We can use this logic to create a function, `type_is_homogenous` that does this check. As we are wrapping this in a function, we can simply `return` when we find that the set is heterogenous.

In [42]:
def type_is_homogenous(defined_set):
    base_type = None
    
    for element in defined_set:
        if base_type is None:
            base_type = type(element)
        elif base_type is not type(element):
            return False
    return True

In [43]:
assert type_is_homogenous(homogenous_set_1)

In [44]:
assert not type_is_homogenous(homogenous_set_2)

### Add Condition to `HomogenousSet`

We can now add this function and use it as a condition check when the initialization function is called. As this is called during the creation of an `HomogenousSet` object, we can not simply `return` a `False`. We actually have to raise an error during the creation.

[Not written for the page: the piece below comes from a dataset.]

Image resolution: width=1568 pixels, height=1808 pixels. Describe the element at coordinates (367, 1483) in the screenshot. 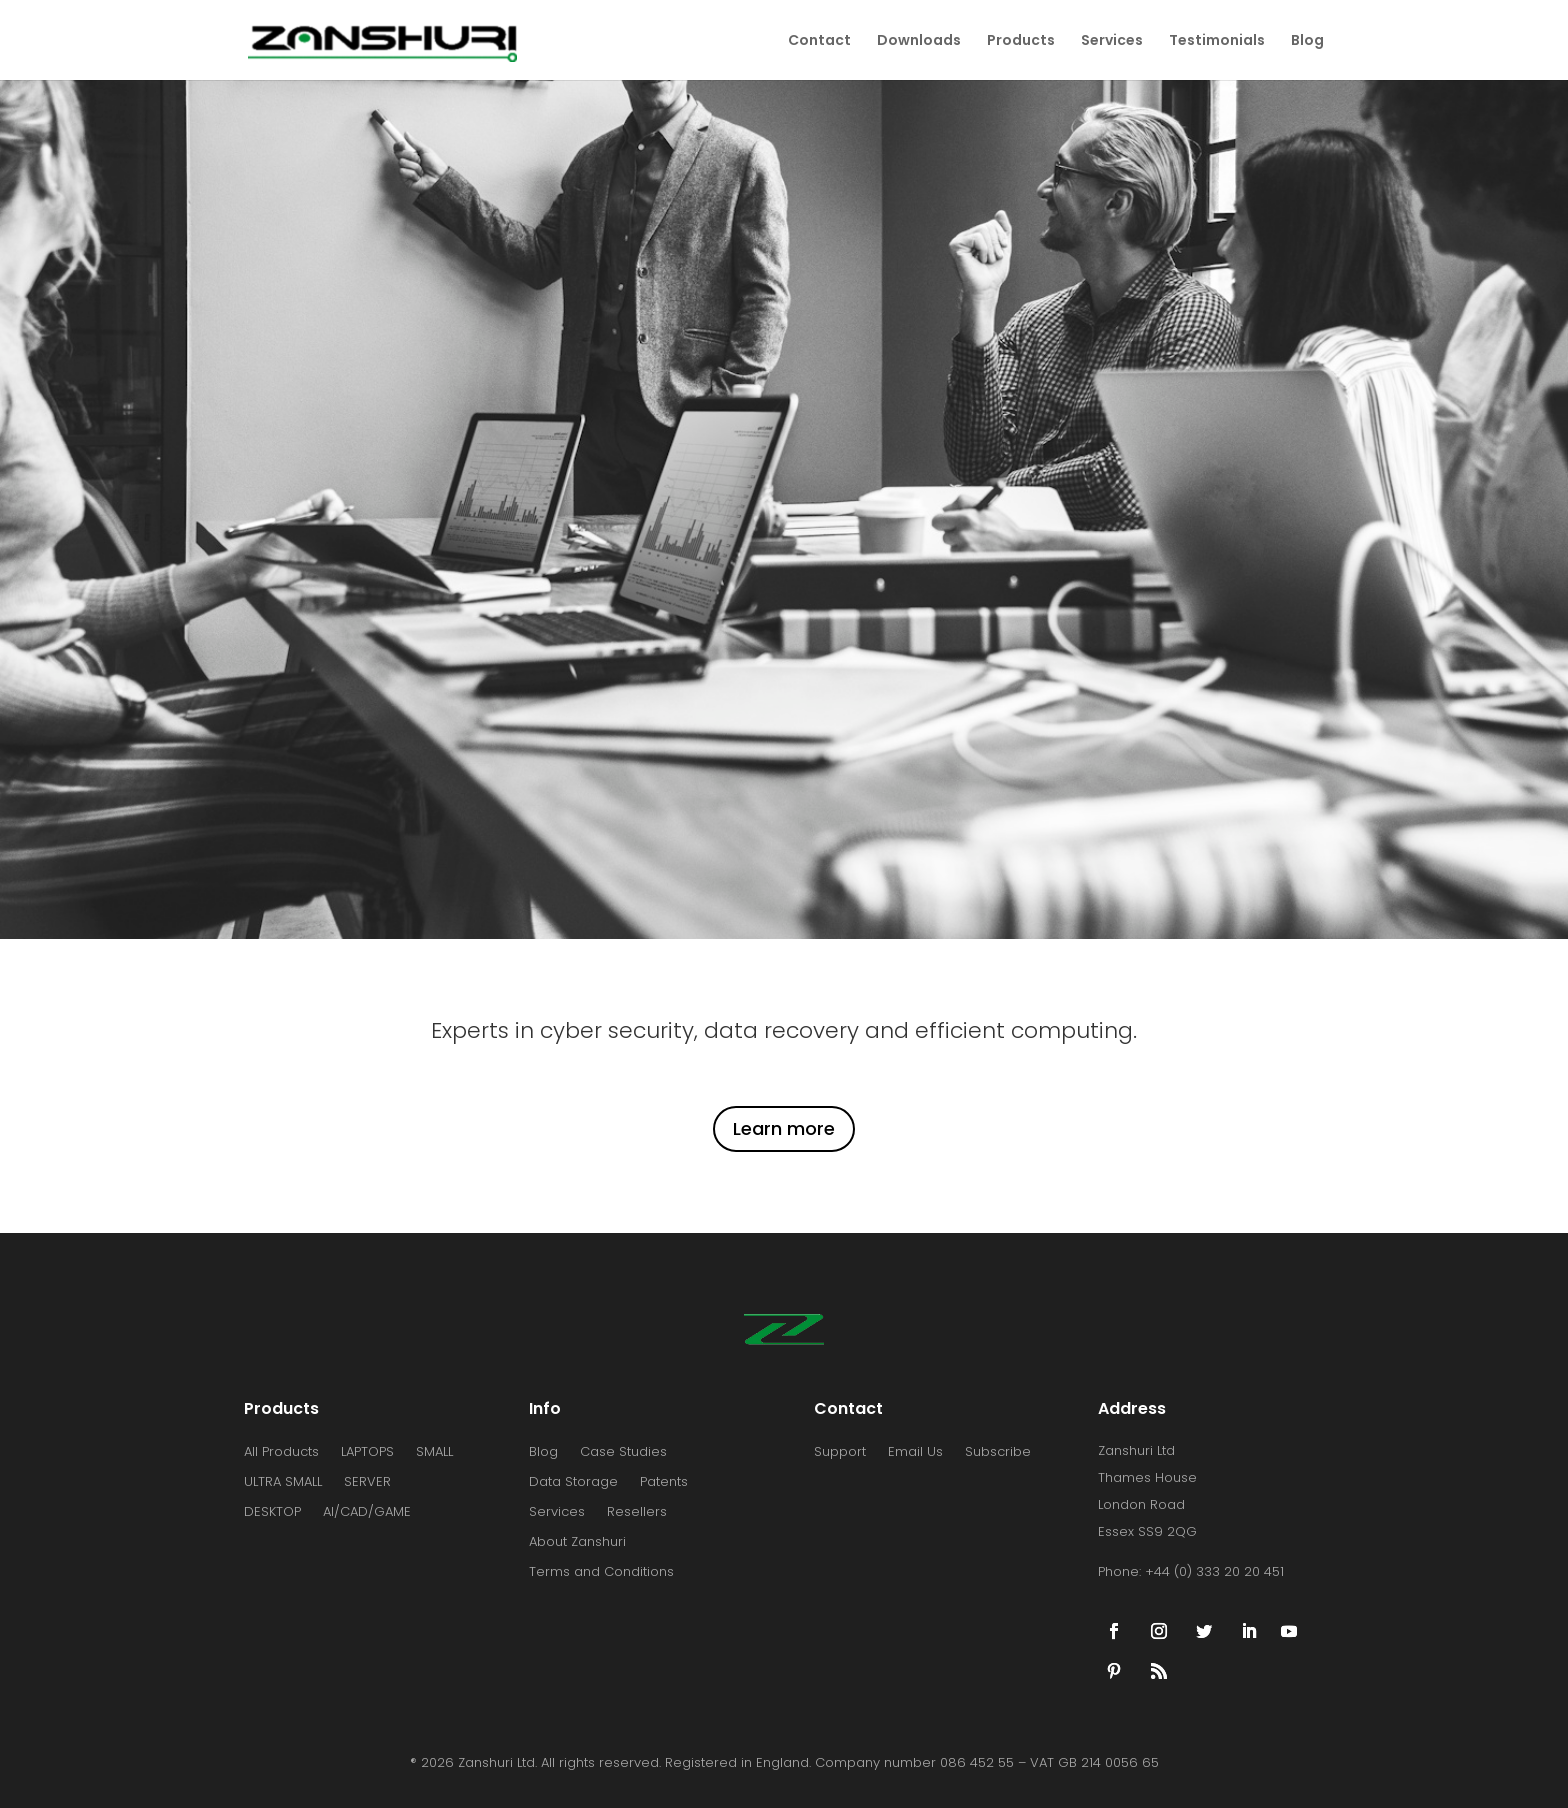

I see `SERVER` at that location.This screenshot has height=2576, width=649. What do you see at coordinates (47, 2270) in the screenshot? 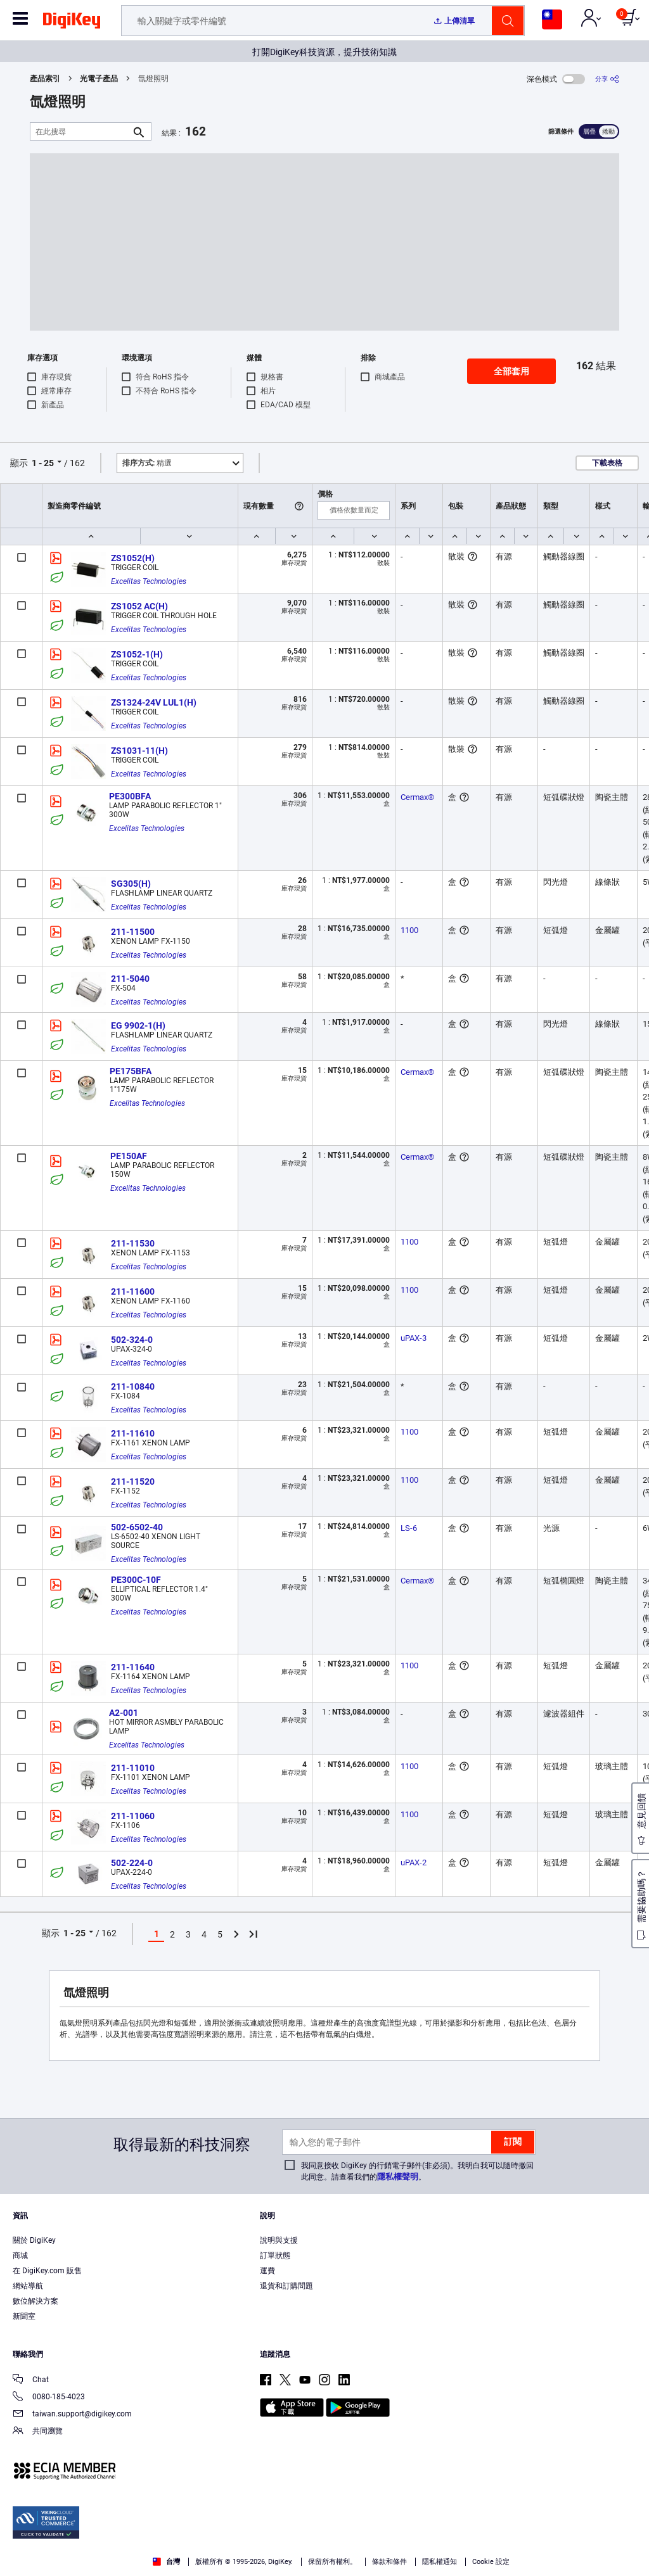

If the new `HomogenousSet` object fails the `type_is_homogenous` check, we will raise a `TypeError` with the message:

```
"All elements of the set must have the same type."
```

In [45]:
class HomogenousSet(set):
    def __init__(self, *args):
        set.__init__(self, *args)
        self.type_is_homogenous()
                
    def type_is_homogenous(self):
        base_type = None

        for element in self:
            if base_type is None:
                base_type = type(element)
            elif base_type is not type(element):
                raise TypeError("All elements of the set must have the same type.")


In [46]:
homogenous_set_1 = HomogenousSet((1,2,3))

In [47]:
homogenous_set_2 = HomogenousSet((1., 2., 10.))

In [48]:
homogenous_set_3 = HomogenousSet((1,2,10.))

TypeError: All elements of the set must have the same type.